Give back exactly the lines of the entries below from the line with "Phụ nữ cơ sở" to the line with "khỏe cộng đồng", inclusive, and only those.

> [Records for this exercise]:
*** Begin section ***

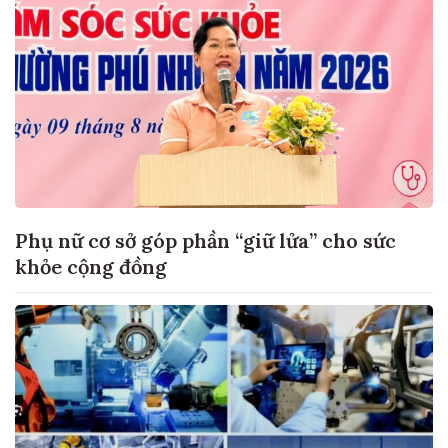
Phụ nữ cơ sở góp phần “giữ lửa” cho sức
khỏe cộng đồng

*** End section ***
*** Begin section ***

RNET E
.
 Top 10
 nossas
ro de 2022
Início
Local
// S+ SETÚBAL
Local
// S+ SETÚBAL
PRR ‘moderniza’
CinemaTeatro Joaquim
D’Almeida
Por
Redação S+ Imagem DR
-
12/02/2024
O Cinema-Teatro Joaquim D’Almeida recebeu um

*** End section ***

> [Exercise output]:
Phụ nữ cơ sở góp phần “giữ lửa” cho sức
khỏe cộng đồng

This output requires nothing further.